James Cotton

Mr. superharp ha ancora fiato per raccontare il suo blues

Ci sono due tipi di armonica, molto diversi tra loro. L’armonica cromatica, quella che ha tutte le note e l’armonica senza semitoni, la cosiddetta armonica blues. James Cotton suona questo secondo tipo di armonica. Marca Hohner ovviamente. Suonare in qualche modo l’ armonica blues non e’affatto difficile. Non facile è invece distinguersi da migliaia di suonatori di blues harp. Specialmente dalle parti di Memphis, Tennessee. Un debutto a 9 anni. Una trasmissione radiofonica di 15 minuti nel 1952. Dodici anni con la band di Muddy Waters. Un grammy nel 1996 con l’ album “Deep in the blue”. Questo il curriculum di James Cotton in due righe. 

Sul palco del Blue note ci sono un pianoforte, tre sedie, due microfoni, una chitarra semiacustica Ibanez e un amplificatore Fender Twin Reverb...
Apre il concerto il pianista, David Maxwell, da solo. Un blues lento per rompere il ghiaccio. Applausi esagerati. Arriva il chitarrista, Rico Mc Farland. Impugna la chitarra e inizia a cantare. Il duo sta facendo capire su quali binari andra’ lo show. Ottimo blues tradizionale. Siamo al terzo blues, stanno suonando da 20 minuti e James non si e’ ancora fatto vedere sul palco. Arriva al quarto brano. Prima ascoltiamo il suono microfonato e squillante dell’ armonica e poi compare lui , camicione bordeaux, coppola nera.

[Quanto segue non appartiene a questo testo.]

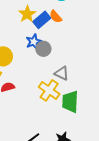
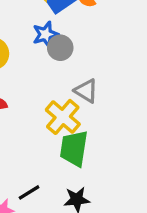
green trapezoid: (70, 102) -> (74, 148), moved

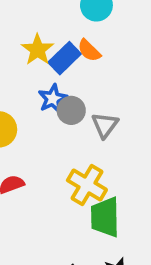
gray triangle: (86, 91) -> (105, 125), moved, turned 45

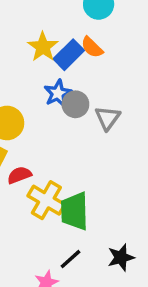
yellow cross: (87, 185) -> (46, 200), moved
green trapezoid: (105, 217) -> (74, 211), moved

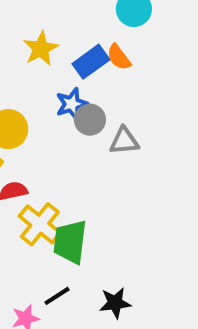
yellow star: (43, 47) -> (41, 49), moved
gray triangle: (108, 118) -> (124, 141), turned 40

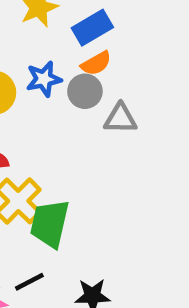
orange semicircle: (119, 57) -> (96, 63), moved, turned -88
blue star: (72, 104) -> (44, 79), moved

Due brani di seguito senza cambiare armonica. Arriva il cantante, Darrell Nulish, e la band è al completo.

La band infila 45 minuti di blues rigorosamente in tonalità maggiore. Le canzoni si assomigliano. Cambia solamente la velocità del brano.
Il sound e’ quello giusto. La chitarra accompagna in modo estremamente preciso per non far sentire la mancanza di basso e batteria. Arriva “Sweet home Chicago” che il pubblico riconosce e accompagna prima timidamente e poi con maggiore decisione incoraggiata da Darrell Nulish.
James se ne se va dal palco salutando con le braccia e senza dire una parola. Al bis finalmente dice qualcosa di incomprensibile e ci fa sentire la sua voce resa da tempo afona per via di sigarette e alcol. Giudizio finale? Gli incurabili amanti del blues in 12 misure non possono perdere il più titolato armonicista vivente.